[Supplied data — start]

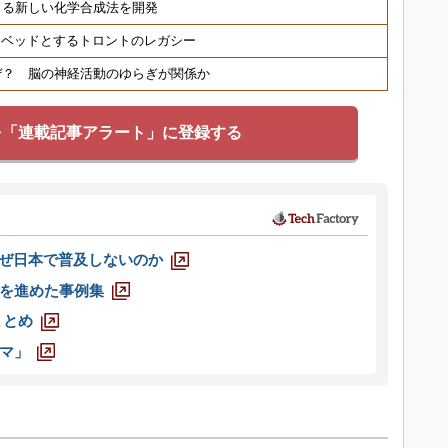
きる新しい化学合成法を開発
トベッドとするトロントのレガシー
ぜ？ 脳の神経活動のゆらぎが関係か
を「連載記事アラート」に登録する
なぜ日本で普及しないのか
を進めた事例集
まとめ
マ」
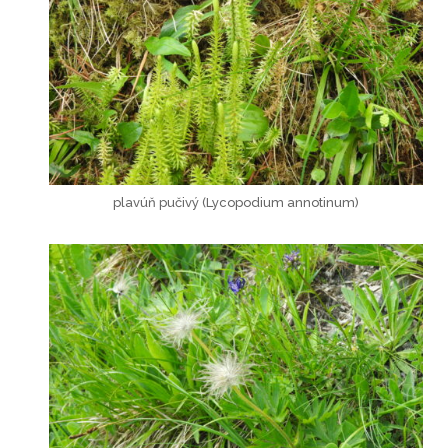
plavúň pučivý (Lycopodium annotinum)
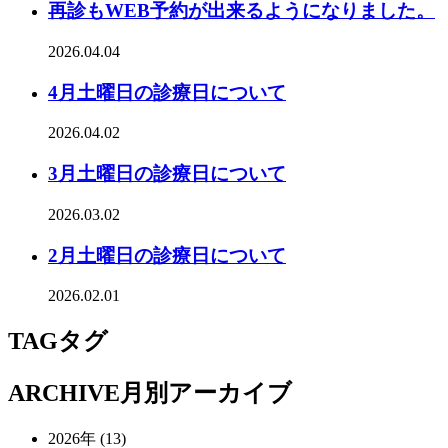
再診もWEB予約が出来るようになりました。
2026.04.04
4月土曜日の診療日について
2026.04.02
3月土曜日の診療日について
2026.03.02
2月土曜日の診療日について
2026.02.01
TAG
タグ
ARCHIVE
月別アーカイブ
2026年 (13)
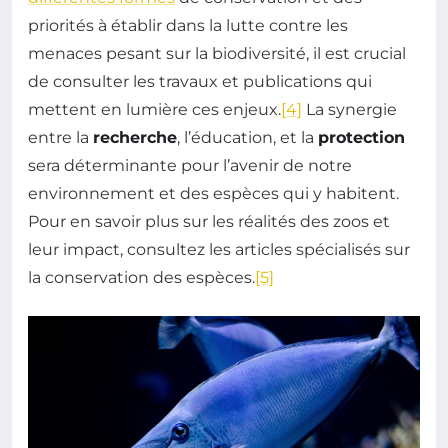
priorités à établir dans la lutte contre les
menaces pesant sur la biodiversité, il est crucial
de consulter les travaux et publications qui
mettent en lumière ces enjeux.
[4]
La synergie
entre la
recherche
, l’éducation, et la
protection
sera déterminante pour l’avenir de notre
environnement et des espèces qui y habitent.
Pour en savoir plus sur les réalités des zoos et
leur impact, consultez les articles spécialisés sur
la conservation des espèces.
[5]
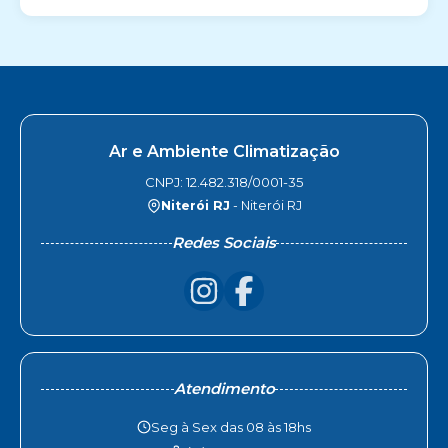
Ar e Ambiente Climatização
CNPJ: 12.482.318/0001-35
Niterói RJ
- Niterói RJ
Redes Sociais
Atendimento
Seg à Sex das 08 às 18hs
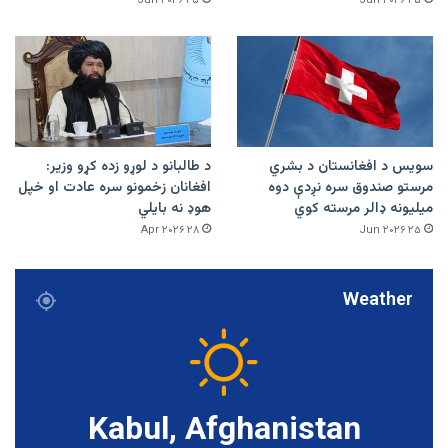
۲۵ Jun ۲۰۲۶
۲۵ Jun ۲۰۲۶
سویس د افغانستان د بشري
د طالبانو د لوړو زده کړو وزیر:
مرستو صندوق سره نږدې دوه
افغانان زخمونو سره عادت او خپل
میلیونه ډالر مرسته کوي
هوډ نه بایلي
۲۸ Apr ۲۰۲۶
۲۵ Jun ۲۰۲۶
Weather
Kabul, Afghanistan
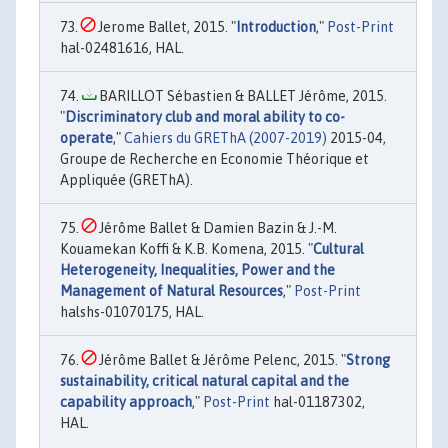
Jerome Ballet, 2015. "
Introduction
,"
Post-Print
hal-02481616, HAL.
BARILLOT Sébastien & BALLET Jérôme, 2015.
"
Discriminatory club and moral ability to co-
operate
,"
Cahiers du GREThA (2007-2019)
2015-04,
Groupe de Recherche en Economie Théorique et
Appliquée (GREThA).
Jérôme Ballet & Damien Bazin & J.-M.
Kouamekan Koffi & K.B. Komena, 2015. "
Cultural
Heterogeneity, Inequalities, Power and the
Management of Natural Resources
,"
Post-Print
halshs-01070175, HAL.
Jérôme Ballet & Jérôme Pelenc, 2015. "
Strong
sustainability, critical natural capital and the
capability approach
,"
Post-Print
hal-01187302,
HAL.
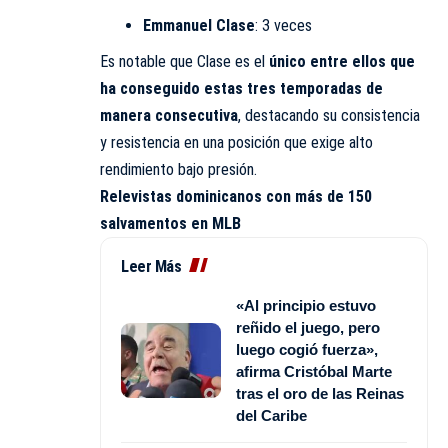
Emmanuel Clase
: 3 veces
Es notable que Clase es el
único entre ellos que
ha conseguido estas tres temporadas de
manera consecutiva
, destacando su consistencia
y resistencia en una posición que exige alto
rendimiento bajo presión.
Relevistas dominicanos con más de 150
salvamentos en MLB
Leer Más
«Al principio estuvo
reñido el juego, pero
luego cogió fuerza»,
afirma Cristóbal Marte
tras el oro de las Reinas
del Caribe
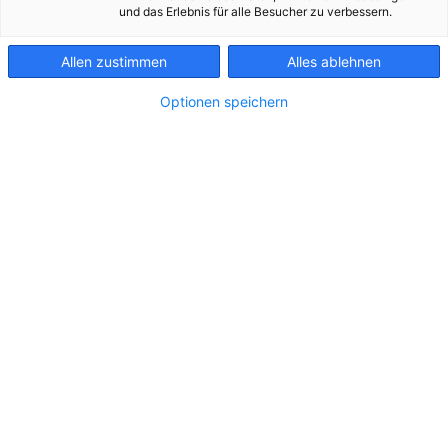
veröffentlicht
und das Erlebnis für alle Besucher zu verbessern.
aktuellen
Allen zustimmen
Alles ablehnen
Forschungs- und
Optionen speichern
Innovationsbericht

[Supplied data — finish]

Task directions:
Look above for the line with "mettent en lumière ces enjeux." and the line with "Kabul, Afghanistan", then copy them and all lines in between exactly as written, and only those, without any pictures.

Result of the exercise:
mettent en lumière ces enjeux.
[4]
La synergie
entre la
recherche
, l’éducation, et la
protection
sera déterminante pour l’avenir de notre
environnement et des espèces qui y habitent.
Pour en savoir plus sur les réalités des zoos et
leur impact, consultez les articles spécialisés sur
la conservation des espèces.
[5]
Ar e Ambiente Climatização
CNPJ: 12.482.318/0001-35
Niterói RJ
- Niterói RJ
Redes Sociais
Atendimento
Seg à Sex das 08 às 18hs
۲۵ Jun ۲۰۲۶
۲۵ Jun ۲۰۲۶
سویس د افغانستان د بشري
د طالبانو د لوړو زده کړو وزیر:
مرستو صندوق سره نږدې دوه
افغانان زخمونو سره عادت او خپل
میلیونه ډالر مرسته کوي
هوډ نه بایلي
۲۸ Apr ۲۰۲۶
۲۵ Jun ۲۰۲۶
Weather
Kabul, Afghanistan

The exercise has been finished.